Available data

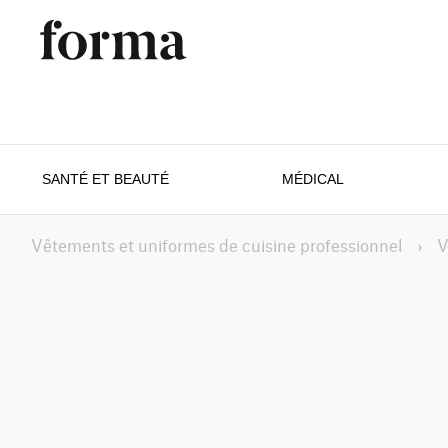
SANTÉ ET BEAUTÉ
MÉDICAL
Vêtements et uniformes de cuisine professionnel
›
V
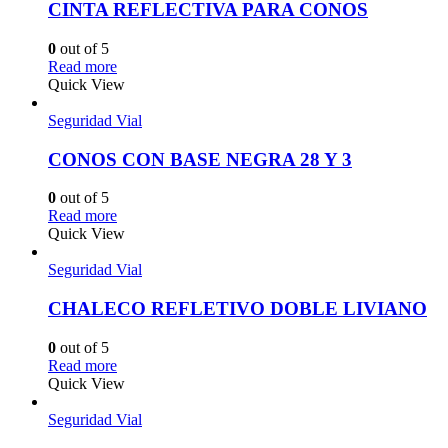
CINTA REFLECTIVA PARA CONOS
0
out of 5
Read more
Quick View
Seguridad Vial
CONOS CON BASE NEGRA 28 Y 3
0
out of 5
Read more
Quick View
Seguridad Vial
CHALECO REFLETIVO DOBLE LIVIANO
0
out of 5
Read more
Quick View
Seguridad Vial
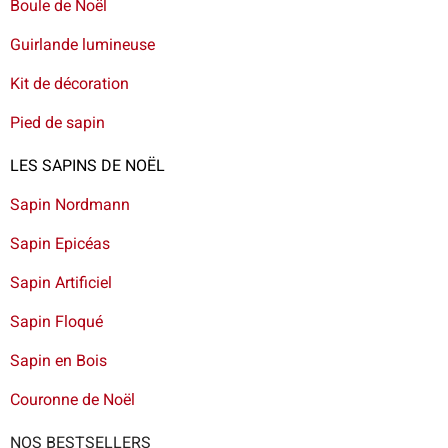
Boule de Noël
Guirlande lumineuse
Kit de décoration
Pied de sapin
LES SAPINS DE NOËL
Sapin Nordmann
Sapin Epicéas
Sapin Artificiel
Sapin Floqué
Sapin en Bois
Couronne de Noël
NOS BESTSELLERS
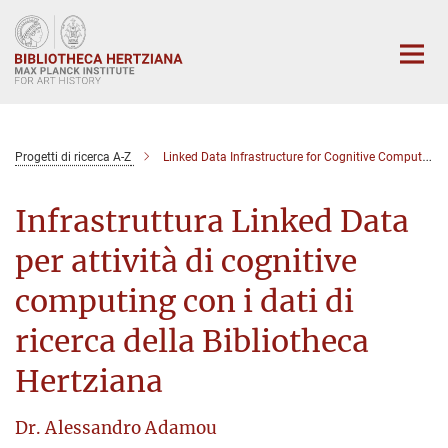
Main-
Content
Progetti di ricerca A-Z
Linked Data Infrastructure for Cognitive Computing
Infrastruttura Linked Data
per attività di cognitive
computing con i dati di
ricerca della Bibliotheca
Hertziana
Dr. Alessandro Adamou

Task instructions
Output every entry exactly, leaving out pictures.

Solution to this task
SANTÉ ET BEAUTÉ
MÉDICAL
Vêtements et uniformes de cuisine professionnel
›
V
CINTA REFLECTIVA PARA CONOS
0
out of 5
Read more
Quick View
Seguridad Vial
CONOS CON BASE NEGRA 28 Y 3
0
out of 5
Read more
Quick View
Seguridad Vial
CHALECO REFLETIVO DOBLE LIVIANO
0
out of 5
Read more
Quick View
Seguridad Vial
Boule de Noël
Guirlande lumineuse
Kit de décoration
Pied de sapin
LES SAPINS DE NOËL
Sapin Nordmann
Sapin Epicéas
Sapin Artificiel
Sapin Floqué
Sapin en Bois
Couronne de Noël
NOS BESTSELLERS
Main-
Content
Progetti di ricerca A-Z
Linked Data Infrastructure for Cognitive Computing
Infrastruttura Linked Data
per attività di cognitive
computing con i dati di
ricerca della Bibliotheca
Hertziana
Dr. Alessandro Adamou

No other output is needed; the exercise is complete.